First published Edinburgh Saturday Post, 1 September 1827, p. 134. Never reprinted. This is one of only two reviews about London to appear in the Saturday Post. In subject-matter and perspective, the review is thoroughly English. Even the excerpt from the book under review concerns London’s politics, newspapers, theatre and opera, all of which interested De Quincey, but were of less interest to the Scottish critics for the Post. The phrase ‘heap of resuscitated old rags’ finds many echoes in De Quincey’s later writings for the Post, where he writes of a ‘heap of stupidities’, ‘a bushel of … odious dramas’, ‘a boat-load of ignorance’, or ‘a century of dulness’ (see below, pp. 296, 57,114 and 149). In his review of Gillies’s German Stories, De Quincey has phrases like ‘mass of rubbish’ and ‘heaps of flesh’ (Vol. 6, pp. 7, 10). A similar phrase, ‘bundle of old rags’, occurs in the article on Phrenology in the Post (below, p. 324), while ‘heap of old lumber and rags’ is in De Quincey’s second essay ‘On Murder’ (Vol. 11). Many other ‘heaps’, and other dismissive phrases, might be cited.

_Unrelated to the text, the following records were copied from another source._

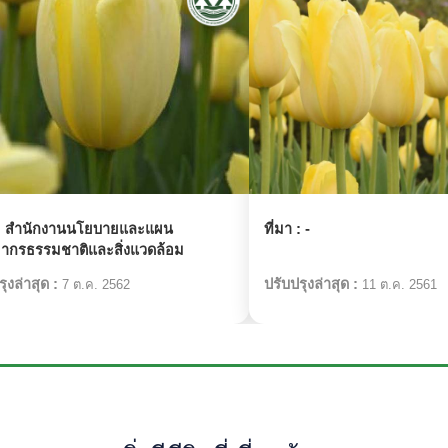
:
สำนักงานนโยบายและแผน
ที่มา :
-
ยากรธรรมชาติและสิ่งแวดล้อม
ุงล่าสุด :
ปรับปรุงล่าสุด :
7 ต.ค. 2562
11 ต.ค. 2561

Other conversational turns, like ‘many a better book’, and ‘dip into … at random’, establish a relaxed, confident, colloquial tone that is common in De Quincey’s reviews. The dash in the first sentence, and ‘&c. &c.’, seem equally unlike the formality of most of the Post critics. De Quincey appears to have been the only writer for the Post to use sentence-fragments, like the one here on ‘The taverns, theatres, operas, ‘&c. &c’.